> Instructions to follow:
Take the line that contains "hálózata és a" as the first line and the final line of the records as the last; return exactly those lines and the lines between.

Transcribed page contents

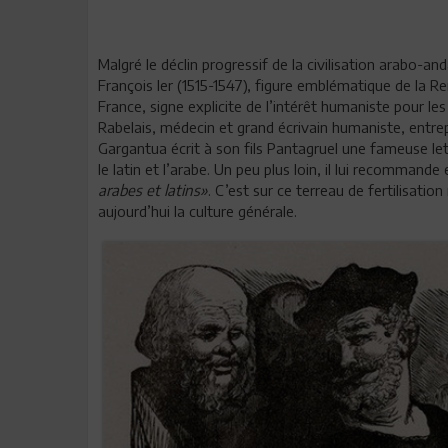
Malgré le déclin progressif de la civilisation arabo-and
François Ier (1515-1547), figure emblématique de la Re
France, signe explicite de l’intérêt humaniste pour le
Rabelais, médecin et grand écrivain humaniste, entrepr
Gargantua écrit à son fils Pantagruel une fameuse let
le latin et l’arabe. Un peu plus loin, il lui recommande
arabes et latins»
. C’est sur ce terreau de fertilisati
aujourd’hui la culture générale.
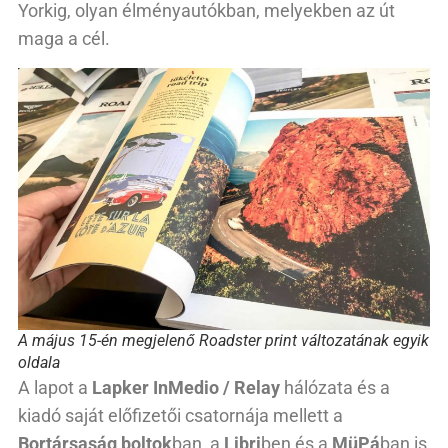
Yorkig, olyan élményautókban, melyekben az út
maga a cél.
A május 15-én megjelenő Roadster print változatának egyik
oldala
A lapot a
Lapker InMedio / Relay
hálózata és a
kiadó saját előfizetői csatornája mellett a
Bortársaság boltok
ban, a
Libri
ben és a
MüPá
ban is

> Response area:
hálózata és a
kiadó saját előfizetői csatornája mellett a
Bortársaság boltok
ban, a
Libri
ben és a
MüPá
ban is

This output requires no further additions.